Detto questo, la questione ha anche un altro risvolto, che non riguarda la neghittosità del corpo elettorale quanto semmai l’iperattivismo populista di una certa parte del corpo politico. Guardiamo bene ai fatti: i referendum di domenica sono stati presentati da una strana coalizione di leghisti e radicali mossi da intenti diversi ma per nulla divergenti. I primi intendevano rilanciarsi con una “provocatio ad populum” su temi, come quelli della giustizia, di facile consenso generale. Invece di agire in Parlamento, dove hanno a disposizione una consistente presenza, hanno scelto la via facile e teoricamente in discesa della consultazione popolare. I secondi hanno fatto lo stesso nel tentativo, altre volte riuscito, di imporre per via referendaria un tema di natura etica rendendo ineluttabile, grazie alla sua distorta interpretazione, un futuro intervento legislativo. Pericolo sventato dal richiamo del presidente della Consulta, Giuliano Amato, a imparare a scrivere in italiano. Risultato: è mancato il traino dell’argomento dirimente e di interpretazione apparentemente facile (eutanasia sì o no) ed ora tutta la baracca rischia di cadere, abbattuta dallo sbadiglio del corpo elettorale più pigro d’Europa.
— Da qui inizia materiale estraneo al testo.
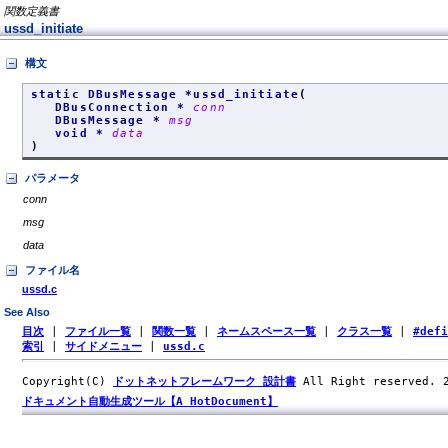
関数定義書
ussd_initiate
構文
static DBusMessage *ussd_initiate
(
DBusConnection *
conn
DBusMessage *
msg
void *
data
)
パラメータ
conn
msg
data
ファイル名
ussd.c
See Also
目次
|
ファイル一覧
|
関数一覧
|
ネームスペース一覧
|
クラス一覧
|
#def
索引
|
サイドメニュー
|
ussd.c
Copyright(C)
ドットネットフレームワーク 設計書
All Right reserved.
ドキュメント自動生成ツール【A HotDocument】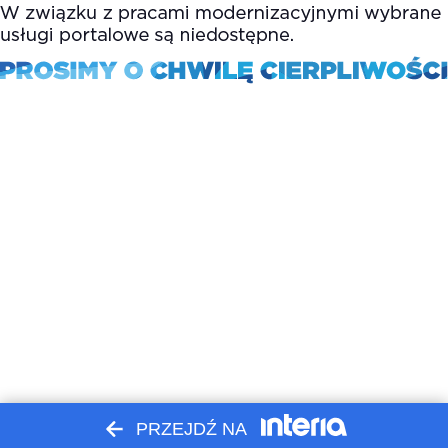
PRZEJDŹ NA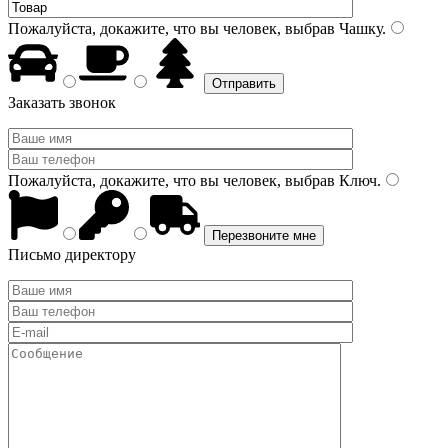
Пожалуйста, докажите, что вы человек, выбрав
Чашку
.
Заказать звонок
Пожалуйста, докажите, что вы человек, выбрав
Ключ
.
Письмо директору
Già immaginiamo le polemiche del lunedì, degne del Processo di Biscardi: abolire il quorum, condannare i promotori al pagamento delle spese della fallita consultazione, eccetera. Temiamo che non basterebbe nemmeno raddoppiare il numero delle firme necessarie alla presentazione del quesito. Qui non si tratta di escogitare un artificio tecnico, si tratta di ridare equilibrio ai poteri dello Stato immettendo nuova linfa in quegli strumenti della democrazia capaci di interpretare, se ben strutturati, lo spirito autentico delle istituzioni. Al referendum si va, sempre di più, se il Parlamento non è in grado di legiferare, ed il Parlamento non è in grado di legiferare se i partiti che vi siedono non sono culturalmente attrezzati a farlo. Non è un caso che anche i quesiti di domenica siano stati promossi da un partito populista e sovranista come la Lega e da una componente fortemente minoritaria come i radicali. L’una e gli altri meritano rispetto, ma né l’una né gli altri sono in grado di progettare una via d’uscita all’attuale crisi democratica.

Insomma, si approfitti dell’ultimo scorcio di legislatura per dare una spinta alla riforma del sistema politico, portando i partiti ad una necessaria rifondazione. Il dibattito è già iniziato e verte sulla revisione della legge elettorale. Si dice che non sia argomento da toccare, in tempi di Covid e di guerra: c’è altro a cui pensare. Ma è vero il contrario: è proprio perché sono in corso emergenze di questa portata che bisogna attrezzarsi al nuovo. Perché da una nuova legge elettorale, in chiave proporzionale, scaturirebbero nuove energie pronte a immettersi nel sistema politico: nuove idee, nuovi nomi, nuovi tempi. Non sarebbe per nulla un disastro. L’alternativa è aspettare, sbadigliando, i prossimi inutili referendum promossi da chi è sempre più a corto di idee.